Luego llegarían los tiempos “recios”, y las duras batallas políticas entre el PSOE y el PP de José María Aznar, en esa legislatura tan complicada y arriesgada para el propio Estado como fue la de 1993 a 1996. Es necesario tener en cuenta eso para no idealizar el pasado. Pero es cierto que España avanzó, con Cataluña incluida, como nunca lo hizo en su historia reciente.
La cuestión es que lo que prima ahora, a pesar de aquellas experiencias, positivas y negativas, es el desprecio entre los supuestos “compañeros de viaje”. Y en Cataluña es ya la característica esencial en el Govern de la Generalitat. A veces, lo mejor es esclarecer las diferencias, admitir lo que es imposible.
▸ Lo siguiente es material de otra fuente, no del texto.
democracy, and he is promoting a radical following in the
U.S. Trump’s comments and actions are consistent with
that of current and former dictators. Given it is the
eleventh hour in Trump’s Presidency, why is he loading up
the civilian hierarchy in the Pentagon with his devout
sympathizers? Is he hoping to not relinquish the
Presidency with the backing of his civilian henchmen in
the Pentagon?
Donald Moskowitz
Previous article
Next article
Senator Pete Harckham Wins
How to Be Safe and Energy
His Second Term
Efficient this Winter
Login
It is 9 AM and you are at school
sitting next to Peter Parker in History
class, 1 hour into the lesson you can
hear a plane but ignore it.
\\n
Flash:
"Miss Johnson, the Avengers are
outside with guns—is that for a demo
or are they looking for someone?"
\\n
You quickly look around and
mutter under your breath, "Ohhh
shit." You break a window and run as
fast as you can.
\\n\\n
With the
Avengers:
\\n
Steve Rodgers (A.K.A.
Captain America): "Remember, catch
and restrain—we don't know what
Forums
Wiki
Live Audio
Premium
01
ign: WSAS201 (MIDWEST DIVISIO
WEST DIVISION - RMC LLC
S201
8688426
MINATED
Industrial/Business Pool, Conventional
El desprecio entre el mundo de Carles Puigdemont --una gran parte ya de Junts per Catalunya-- y el de Oriol Junqueras y ERC es muy profundo. Se comprueba en el primer libro de las memorias de los últimos años de Puigdemont. Es un constante alud de críticas, pero aceradas, con veneno, con desprecio. Y son las mismas que se exponen desde las filas republicanas. Son dos mundos, porque las culturas políticas son distintas, y las químicas personales influyen también mucho. Aunque hay puentes que sirven para conseguir cosas, como se ha puesto de manifiesto en las escuchas a David Madí y Xavier Vendrell por el llamado caso Voloh, el independentismo que representan esas dos fuerzas políticas vive un estado de guerra. Y lo más razonable en esos casos es que se pongan todas las cartas sobre la mesa, dejando atrás de una vez la ilusoria intentona de llevar a Cataluña hacia la independencia. No hay otra cosa que la búsqueda del poder, y las dos familias son incompatibles para ensayar un nuevo gobierno de coalición cuando lleguen las elecciones, a menos que los principales personajes dejen de influir y den un auténtico paso atrás.
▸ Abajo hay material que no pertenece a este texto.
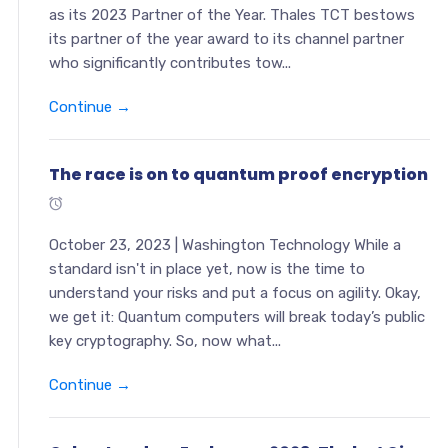
as its 2023 Partner of the Year. Thales TCT bestows
its partner of the year award to its channel partner
who significantly contributes tow...
Continue →
The race is on to quantum proof encryption
October 23, 2023 | Washington Technology While a
standard isn't in place yet, now is the time to
understand your risks and put a focus on agility. Okay,
we get it: Quantum computers will break today’s public
key cryptography. So, now what...
Continue →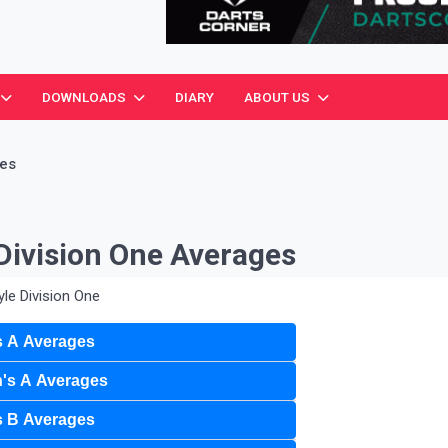
ciation
DOWNLOADS
DIARY
ABOUT US
ges
Division One Averages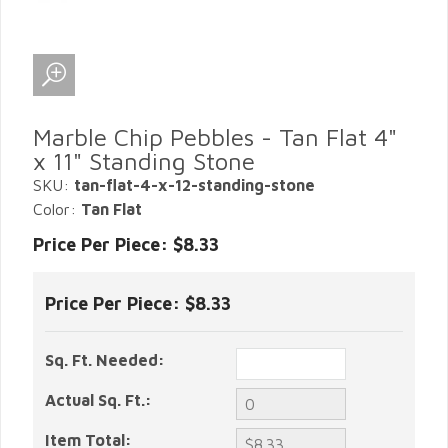
Marble Chip Pebbles - Tan Flat 4"
x 11" Standing Stone
SKU:
tan-flat-4-x-12-standing-stone
Color:
Tan Flat
Price Per Piece: $8.33
Price Per Piece:
$8.33
Sq. Ft. Needed:
Actual Sq. Ft.:
Item Total: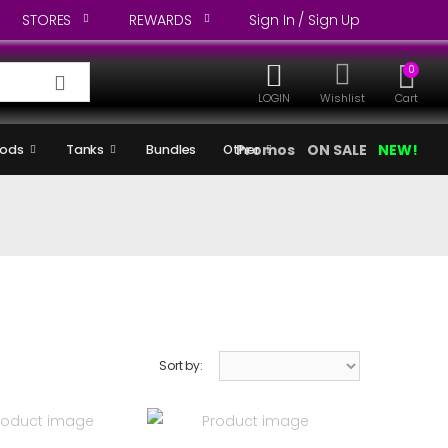
STORES
REWARDS
Sign In / Sign Up
0
LOGIN
Wishlist
Cart
Promos
ON SALE
NEW!
ods
Tanks
Bundles
Other
Sort by: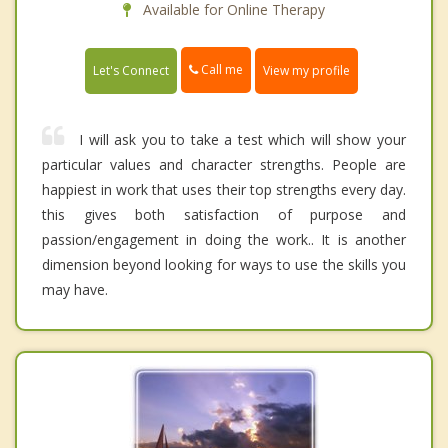
Available for Online Therapy
Call me
Let's Connect
View my profile
I will ask you to take a test which will show your
particular values and character strengths. People are
happiest in work that uses their top strengths every day.
this gives both satisfaction of purpose and
passion/engagement in doing the work.. It is another
dimension beyond looking for ways to use the skills you
may have.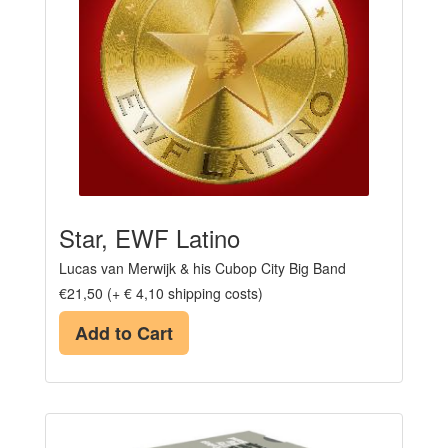
Star, EWF Latino
Lucas van Merwijk & his Cubop City Big Band
€21,50 (+ € 4,10 shipping costs)
Add to Cart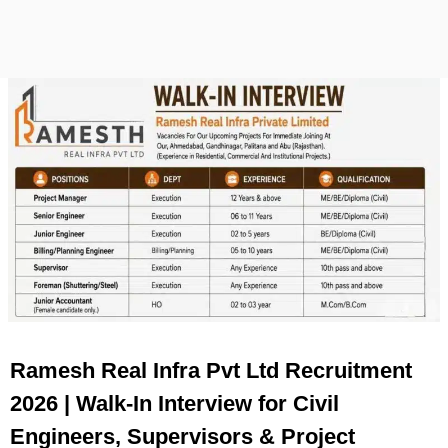
Ramesh Real Infra Pvt Ltd Recruitment
2026 | Walk-In Interview for Civil
Engineers, Supervisors & Project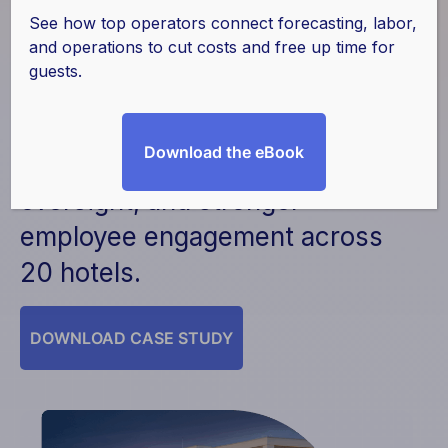
Culture with Actabl
See how top operators connect forecasting, labor,
and operations to cut costs and free up time for
guests.
Key results included increased
efficiency, improved
Download the eBook
preventative maintenance
oversight, and stronger
employee engagement across
20 hotels.
DOWNLOAD CASE STUDY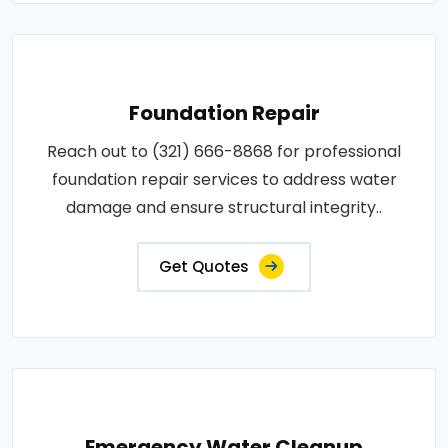
Foundation Repair
Reach out to (321) 666-8868 for professional
foundation repair services to address water
damage and ensure structural integrity..
Get Quotes
Emergency Water Cleanup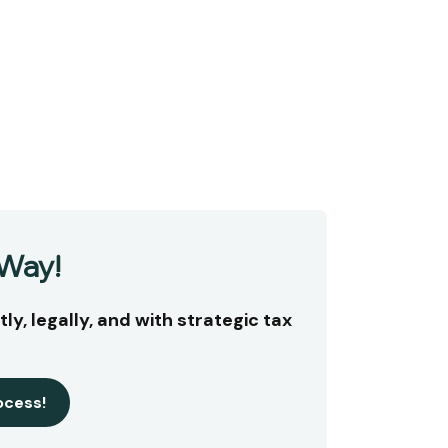
 Way!
ly, legally, and with strategic tax
ocess!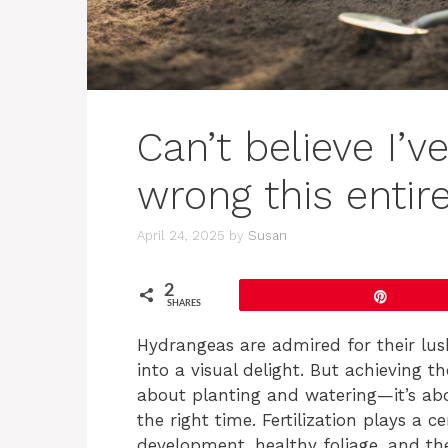
Can’t believe I’v
wrong this entir
April 24, 2025
by
Susan
2
Pin
SHARES
Hydrangeas are admired for their lus
into a visual delight. But achieving t
about planting and watering—it’s abou
the right time. Fertilization plays a c
development, healthy foliage, and t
Eso es lo que empieza a percibir una parte del electorado independentista que comprueba como el Govern de la Generalitat hace aguas por todas partes, con consejeros que lo único que pretenden es que fracasen los de la formación contraria. Que Ramon Tremosa y Pere Aragonès se lancen los trastos en las redes sociales, con críticas abiertas, puede ser el signo de los tiempos --tal vez Jorge Semprún y Alfonso Guerra, en el mismo Gobierno de Gónzalez lo podrían haber hecho, si hubiera existido Twitter-- pero es, en cualquier caso, inadmisible si se dice respetar a la ciudadanía.
Al margen del proyecto que cada uno tenga, si se quiere defender todavía la democracia, lo primero que se debería admitir es ese menosprecio mutuo, tratar de superarlo o buscar caminos diferentes. El gran problema, al margen del que tienen Junts per Catalunya y ERC, es que con ellos se está hundiendo el conjunto del país, con un autogobierno que se ha dilapidado y que ya se pone en cuestión. ¿Para este espectáculo y esta ineficacia era necesario tener autogobierno? Alerta, porque el independentismo sigue sin ser consciente de que esa pregunta se la comienzan a hacer muchos ciudadanos catalanes, con todo tipo de apellidos distintos.